- Liam Court: Is there a reason why you're taking apart my sink?
- Dixon Wilson: Annie invested 200 grand into my record label, and I spent it all on startup costs. Then I dropped Ade, which means I have no artist, no income, no way to pay my sister back. Since Annie's living here, I figured I'd fix the sink so she doesn't think of her brother as some great, big loser.
- Liam Court: Wouldn't it be easier just to sign a new artist?
- Dixon Wilson: No established artist wants to sign with me right now. And all the big labels are taking all the new ones, so basically, I'm screwed.
- Liam Court: Can I help?
- Dixon Wilson: Can you sing?
- Liam Court: I meant with the sink.
- Dixon Wilson: Yeah. Apparently, record labels aren't the only thing I can't figure out.
- Dixon Wilson: You're testifying against the lady that kidnapped you? That's kind of heavy. Are you okay?
- Liam Court: I'm fine. Once I testify, this whole thing will be over, I never have to think about the kidnapping again, and my life can finally get back to normal.
- [fixing the sink]
- Liam Court: Done.
- Dixon Wilson: Well, if you need a ride down to the courthouse, I'm your man. I have nothing but time.
- Liam Court: No, I'm actually good. I'm gonna go with Adrianna. She's gotta get down there anyway for her... wardrobe malfunction.
- Dixon Wilson: Yeah, tell her to plead insanity.
- Adrianna Tate-Duncan: Thank you for letting me go through your closet, Silver. I can't believe they're charging me with indecent exposure. I need something to wear in court that screams "I'm not a sex criminal."
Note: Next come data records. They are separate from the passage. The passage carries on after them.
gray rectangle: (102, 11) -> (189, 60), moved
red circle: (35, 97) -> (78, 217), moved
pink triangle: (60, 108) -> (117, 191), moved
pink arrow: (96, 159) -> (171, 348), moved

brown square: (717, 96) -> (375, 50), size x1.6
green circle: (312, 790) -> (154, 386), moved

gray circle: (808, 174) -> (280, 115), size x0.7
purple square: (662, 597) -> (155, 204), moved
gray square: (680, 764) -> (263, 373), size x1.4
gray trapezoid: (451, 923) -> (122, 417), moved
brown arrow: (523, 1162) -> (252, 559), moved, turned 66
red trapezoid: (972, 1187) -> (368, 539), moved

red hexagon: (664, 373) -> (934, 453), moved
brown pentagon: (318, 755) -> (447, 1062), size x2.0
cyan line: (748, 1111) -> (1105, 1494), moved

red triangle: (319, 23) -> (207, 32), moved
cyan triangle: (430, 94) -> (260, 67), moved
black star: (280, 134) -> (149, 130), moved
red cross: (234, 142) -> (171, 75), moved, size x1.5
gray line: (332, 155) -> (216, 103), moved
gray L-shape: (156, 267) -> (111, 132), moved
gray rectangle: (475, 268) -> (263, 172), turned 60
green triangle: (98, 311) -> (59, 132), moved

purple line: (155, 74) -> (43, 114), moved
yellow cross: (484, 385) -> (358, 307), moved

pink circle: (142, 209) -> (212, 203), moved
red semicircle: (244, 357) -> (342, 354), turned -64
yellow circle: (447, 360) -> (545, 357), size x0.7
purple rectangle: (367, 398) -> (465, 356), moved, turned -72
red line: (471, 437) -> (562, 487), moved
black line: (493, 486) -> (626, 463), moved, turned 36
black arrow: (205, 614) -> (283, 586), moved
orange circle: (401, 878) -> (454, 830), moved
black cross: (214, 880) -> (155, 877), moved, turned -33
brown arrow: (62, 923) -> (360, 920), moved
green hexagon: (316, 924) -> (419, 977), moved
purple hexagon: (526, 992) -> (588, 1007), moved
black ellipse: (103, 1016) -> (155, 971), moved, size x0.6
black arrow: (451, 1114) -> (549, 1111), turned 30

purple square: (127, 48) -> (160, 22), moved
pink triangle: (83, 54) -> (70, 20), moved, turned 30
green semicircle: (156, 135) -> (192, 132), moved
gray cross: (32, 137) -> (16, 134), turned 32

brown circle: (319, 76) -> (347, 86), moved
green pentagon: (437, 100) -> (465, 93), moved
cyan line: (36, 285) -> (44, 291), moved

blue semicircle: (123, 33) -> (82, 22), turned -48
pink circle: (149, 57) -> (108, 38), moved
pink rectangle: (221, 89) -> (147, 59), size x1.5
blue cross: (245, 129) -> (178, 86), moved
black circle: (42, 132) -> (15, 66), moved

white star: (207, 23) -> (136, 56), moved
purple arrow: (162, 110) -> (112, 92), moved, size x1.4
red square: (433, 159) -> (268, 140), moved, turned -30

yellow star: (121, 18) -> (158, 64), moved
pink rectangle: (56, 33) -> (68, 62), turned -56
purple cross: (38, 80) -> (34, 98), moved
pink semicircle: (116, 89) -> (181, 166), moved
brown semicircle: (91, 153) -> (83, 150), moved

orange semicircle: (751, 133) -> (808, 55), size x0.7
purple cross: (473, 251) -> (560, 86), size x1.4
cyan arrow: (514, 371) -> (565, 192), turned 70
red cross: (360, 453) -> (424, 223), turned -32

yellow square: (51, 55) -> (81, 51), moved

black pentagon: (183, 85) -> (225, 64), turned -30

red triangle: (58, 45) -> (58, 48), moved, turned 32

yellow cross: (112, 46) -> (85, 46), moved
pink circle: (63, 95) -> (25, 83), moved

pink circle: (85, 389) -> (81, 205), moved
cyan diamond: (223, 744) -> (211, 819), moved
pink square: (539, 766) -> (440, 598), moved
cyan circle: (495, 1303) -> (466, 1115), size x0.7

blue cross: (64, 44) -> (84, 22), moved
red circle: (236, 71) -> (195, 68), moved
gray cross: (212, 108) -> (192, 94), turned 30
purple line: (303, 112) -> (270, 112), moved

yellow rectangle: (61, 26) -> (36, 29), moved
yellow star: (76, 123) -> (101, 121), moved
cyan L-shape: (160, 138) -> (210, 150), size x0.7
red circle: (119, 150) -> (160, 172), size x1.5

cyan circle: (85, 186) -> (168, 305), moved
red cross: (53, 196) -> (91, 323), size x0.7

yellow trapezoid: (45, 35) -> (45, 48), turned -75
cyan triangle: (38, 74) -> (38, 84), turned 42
- Erin Silver: All of my, uh, non-slutty clothes are probably on the left-hand side.
- Adrianna Tate-Duncan: I knew flashing a stadium full of people at a charity event would impact my career, but I had no idea it was gonna become my trademark. I haven't been able to book a gig since it happened. And every time I talk to someone, I feel like they're imagining me with my shirt off.
- Annie Wilson: Okay, Naomi, I got your emergency text. It better be bigger than a shoe sale, 'cause I have a lot going on right now.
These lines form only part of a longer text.